A slightly jarring start to my journey as when I landed at Heathrow on Saturday the Piccadilly and Jubilee lines of the underground and the Docklands Light Rail – all of which I use in the usual way of getting to my old Isle of Dogs stomping grounds – were shut for repairs. So in a somewhat circuitous route that took me on a tour of the East End and culminated in a walk of half a mile or so from Island Gardens on the north side of the river through the foot tunnel to Greenwich, I finally arrived at my little hotel, which proved to be somewhat like Fawlty Towers – well intentioned but lacking in the execution.

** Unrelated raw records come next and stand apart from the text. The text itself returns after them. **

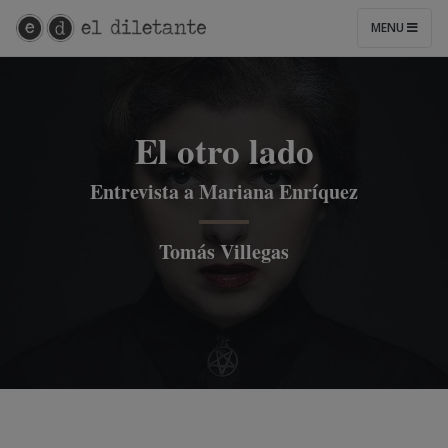
MENU
El otro lado
Entrevista a Mariana Enríquez
Tomás Villegas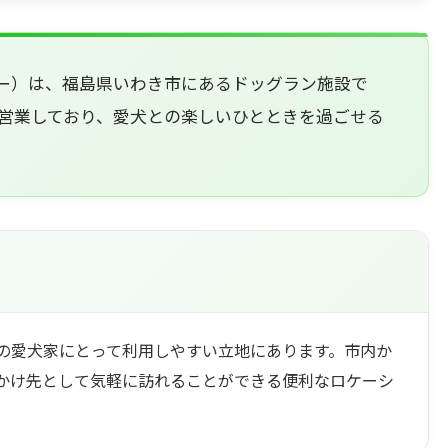
ッピー）は、福島県いわき市にあるドッグラン施設で
営業しており、愛犬との楽しいひとときを過ごせる
の愛犬家にとって利用しやすい立地にあります。市内か
かけ先として気軽に訪れることができる便利なロケーシ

It was fine for a couple of nights, and the church of St. Alfege’s – and its bells -- were just outside my window.
On Sunday I had a lovely lunch in Greenwich with old friends – great to be back among them.
Monday morning I had a driving lesson! To acquaint me with driving on the left side of the road in a car with the steering wheel on the right. It was quite disorienting, and driving in London is complicated by very narrow streets, many vehicles double-parked, and many pedestrians.
Immediately after, I met my friend and traveling companion Alice at Canary Wharf, and off we went to Heathrow to collect our rental car, and made our way to Martley, a small village outside Worcester, where we spent a very agreeable night at the Admiral Rodney, a seventeenth century inn that is still keeping the locals and travelers happy with great food, comfy rooms, and welcoming hosts.
Upon hearing that I was tracing the path of Charles II’s escape after the Battle of Worcester, Landlord Des Campbell told us that Cromwell’s men had stayed in the inn in the days leading up to the battle – and one of them I still there! It seems that when he and his wife first took over the property, the gas to the beer kegs would mysteriously be shut off – when no one could possibly have been in the cellar to do it. It happened almost daily, but then less frequently. Until they hired a new bar man – and then he, too, found the same thing happening. Des said that once when he was in the cellar he felt a tap on his shoulder, and looking to the side of whatever he was working on, he saw a pair of men’s legs in high boots of the kind worn by 17th soldiers. His bar man, who had dismissed outright the notion of ghosts, admitted he had seen the same thing…..
Up this morning and we made our way – with me driving! – into Worcester, the site of the battle at which the royalist cause was lost. Charles spent the early part of the day at the top of the cathedral tower, where he could the enemy’s position and give direction. Later he was in the thick of the battle himself, which by afternoon had turned into hand-to-hand fighting in the city streets, and barely escaped the city through the St. Martin’s gate, the last remaining way out that was not held by Cromwell’s troops.
The tower is reached through a seemingly endless and gradually narrowing circular staircase. As we made our way down, I couldn’t help thinking about poor Charles, and how, in making that descent, he knew his life and throne were in jeopardy and that whatever followed would be difficult and dangerous.